Muammar Gaddafi es el responsable probado y confeso de varios atentados terroristas, pero se ha desentendido de cualquier imputación a base de papeletas.
En 1988 dos terroristas al servicio del gobierno libio derribaron un avión de Pan Am, que surcaba los cielos de Lockerbie, en Escocia, con 270 pasajeros, la mayoría estadounidenses. Su reacción inicial fue la misma de los presidentes Hugo Chávez y Rafael Correa, cuando se les menciona vínculos con las FARC: negarlo en forma rotunda y atribuir esa calumnia al imperialismo yanqui, pero pocos le creyeron y el dedo acusador continuó sobre él.
Un año después el líder sudafricano Nelson Mandela lo convence de que deje de creer que engaña al mundo y accede a entregar a los dos autores materiales para que fueran juzgados en La Haya por un tribunal escocés.
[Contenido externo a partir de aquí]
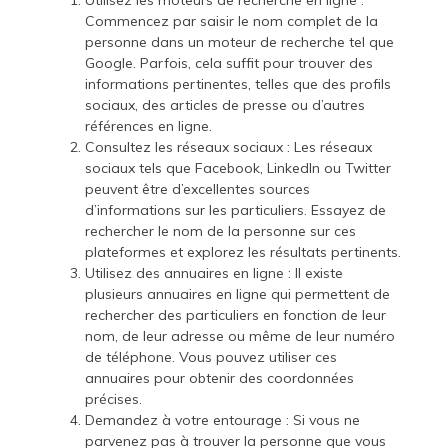
Utilisez les moteurs de recherche en ligne :
Commencez par saisir le nom complet de la
personne dans un moteur de recherche tel que
Google. Parfois, cela suffit pour trouver des
informations pertinentes, telles que des profils
sociaux, des articles de presse ou d’autres
références en ligne.
Consultez les réseaux sociaux : Les réseaux
sociaux tels que Facebook, LinkedIn ou Twitter
peuvent être d’excellentes sources
d’informations sur les particuliers. Essayez de
rechercher le nom de la personne sur ces
plateformes et explorez les résultats pertinents.
Utilisez des annuaires en ligne : Il existe
plusieurs annuaires en ligne qui permettent de
rechercher des particuliers en fonction de leur
nom, de leur adresse ou même de leur numéro
de téléphone. Vous pouvez utiliser ces
annuaires pour obtenir des coordonnées
précises.
Demandez à votre entourage : Si vous ne
parvenez pas à trouver la personne que vous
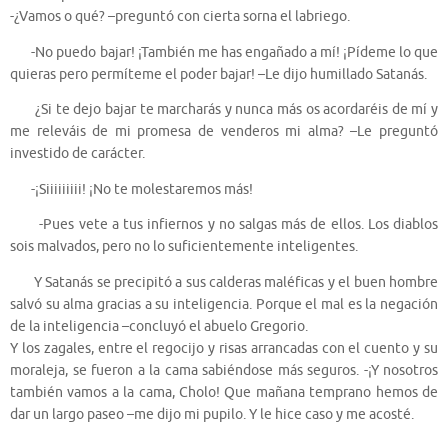
-¿Vamos o qué? –preguntó con cierta sorna el labriego.
-No puedo bajar! ¡También me has engañado a mí! ¡Pídeme lo que
quieras pero permíteme el poder bajar! –Le dijo humillado Satanás.
¿Si te dejo bajar te marcharás y nunca más os acordaréis de mí y
me releváis de mi promesa de venderos mi alma? –Le preguntó
investido de carácter.
-¡Siiiiiiiii! ¡No te molestaremos más!
-Pues vete a tus infiernos y no salgas más de ellos. Los diablos
sois malvados, pero no lo suficientemente inteligentes.
Y Satanás se precipitó a sus calderas maléficas y el buen hombre
salvó su alma gracias a su inteligencia. Porque el mal es la negación
de la inteligencia –concluyó el abuelo Gregorio.
Y los zagales, entre el regocijo y risas arrancadas con el cuento y su
moraleja, se fueron a la cama sabiéndose más seguros. -¡Y nosotros
también vamos a la cama, Cholo! Que mañana temprano hemos de
dar un largo paseo –me dijo mi pupilo. Y le hice caso y me acosté.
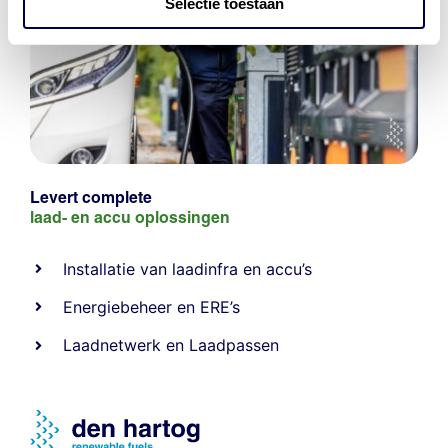
Selectie toestaan
Levert complete
laad- en
accu oplossingen
Installatie van laadinfra en accu’s
Energiebeheer
en
ERE’s
Laadnetwerk
en
Laadpassen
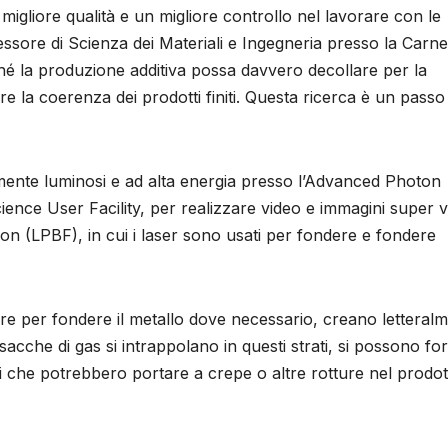
 migliore qualità e un migliore controllo nel lavorare con le
ssore di Scienza dei Materiali e Ingegneria presso la Carne
ché la produzione additiva possa davvero decollare per la
e la coerenza dei prodotti finiti. Questa ricerca è un passo
mamente luminosi e ad alta energia presso l’Advanced Photon
nce User Facility, per realizzare video e immagini super v
n (LPBF), in cui i laser sono usati per fondere e fondere
ere per fondere il metallo dove necessario, creano letteral
sacche di gas si intrappolano in questi strati, si possono f
oni che potrebbero portare a crepe o altre rotture nel prodo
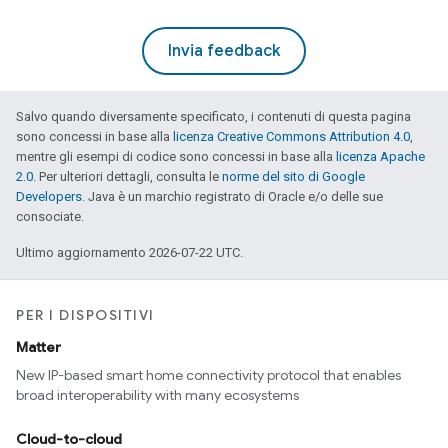
Invia feedback
Salvo quando diversamente specificato, i contenuti di questa pagina
sono concessi in base alla
licenza Creative Commons Attribution 4.0
,
mentre gli esempi di codice sono concessi in base alla
licenza Apache
2.0
. Per ulteriori dettagli, consulta le
norme del sito di Google
Developers
. Java è un marchio registrato di Oracle e/o delle sue
consociate.
Ultimo aggiornamento 2026-07-22 UTC.
PER I DISPOSITIVI
Matter
New IP-based smart home connectivity protocol that enables
broad interoperability with many ecosystems
Cloud-to-cloud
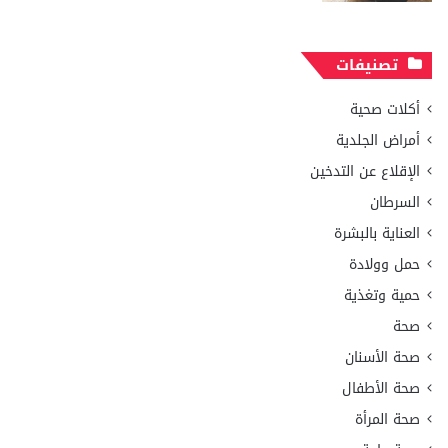
تصنيفات
أكلات صحية
أمراض الجلدية
الإقلاع عن التدخين
السرطان
العناية بالبشرة
حمل وولادة
حمية وتغذية
صحة
صحة الأسنان
صحة الأطفال
صحة المرأة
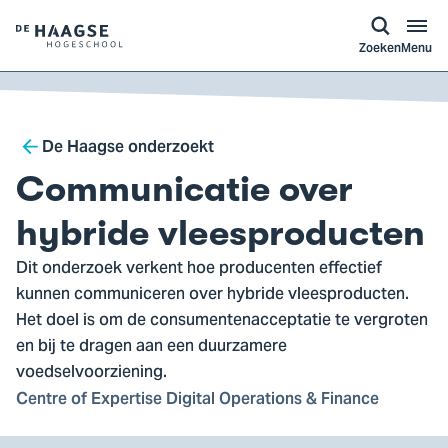
a naar
ontent
Logo
Zoeken
Menu
van
De
Haagse
Breadcrumb
Hogeschool,
De Haagse onderzoekt
ga
Communicatie over
naar
de
hybride vleesproducten
homepagina
Dit onderzoek verkent hoe producenten effectief
kunnen communiceren over hybride vleesproducten.
Het doel is om de consumentenacceptatie te vergroten
en bij te dragen aan een duurzamere
voedselvoorziening.
Centre of Expertise Digital Operations & Finance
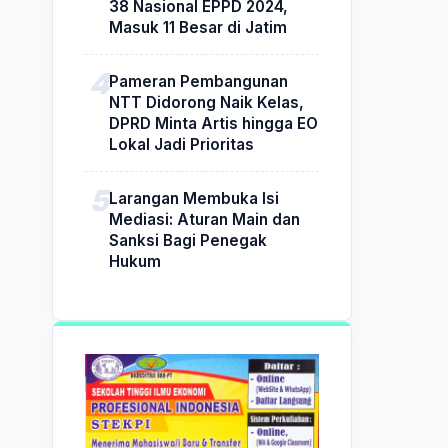
38 Nasional EPPD 2024,
Masuk 11 Besar di Jatim
Pameran Pembangunan
NTT Didorong Naik Kelas,
DPRD Minta Artis hingga EO
Lokal Jadi Prioritas
Larangan Membuka Isi
Mediasi: Aturan Main dan
Sanksi Bagi Penegak
Hukum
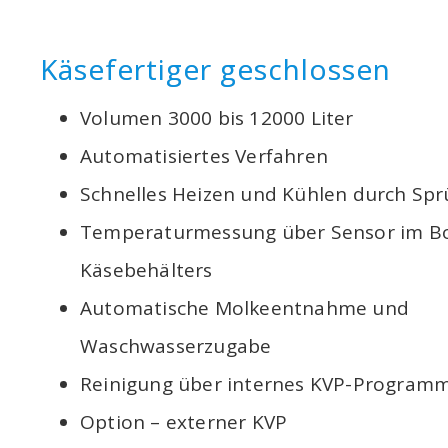
Käsefertiger geschlossen
Volumen 3000 bis 12000 Liter
Automatisiertes Verfahren
Schnelles Heizen und Kühlen durch Spr
Temperaturmessung über Sensor im B
Käsebehälters
Automatische Molkeentnahme und
Waschwasserzugabe
Reinigung über internes KVP-Program
Option – externer KVP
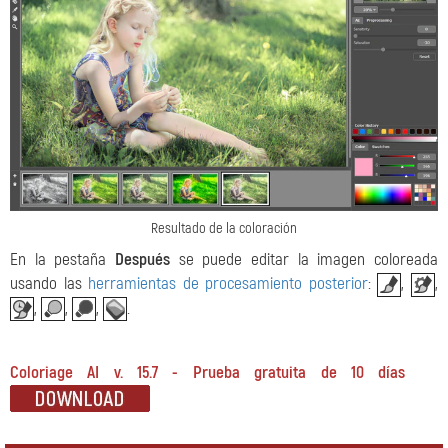
Resultado de la coloración
En la pestaña
Después
se puede editar la imagen coloreada
usando las
herramientas de procesamiento posterior
:
,
,
,
,
,
.
Coloriage AI v. 15.7 - Prueba gratuita de 10 días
En el 2002 el dictador libio, en supuesto mor de arrepentimiento, admitió la responsabilidad de su gobierno y entregó a los familiares directos de las víctimas diez millones de dólares por cabeza como recompensa indemnizatoria. Con eso se quitó de encima las sanciones de la ONU.
Pero en enero del 2004 también respondió a la implicación en otro derribo de una aeronave de la compañía francesa UTA, en el que fallecieron 170 personas, pagando igual indemnización a familiares y compensando al gobierno parisino con un programa de inversión de US$10,000 millones.
Lo propio hizo Alemania, con las 160 personas que fallecieron en el atentado contra la discoteca “La Belle” de Berlín en 1986. Unos años después se permitió que el dictador libio compensara a los familiares de las víctimas y que llevara a cabo un plan de inversiones. El Reino Unido, para no permaneciera como más papista que el Papa, saldó con Gaddafi el conflicto que interrumpió las relaciones diplomáticas con Libia por 15 años. Se trataba de la muerte de una policía británica a la puerta de la embajada de Libia en Londres, crimen que también quedó borrado a papeletazo.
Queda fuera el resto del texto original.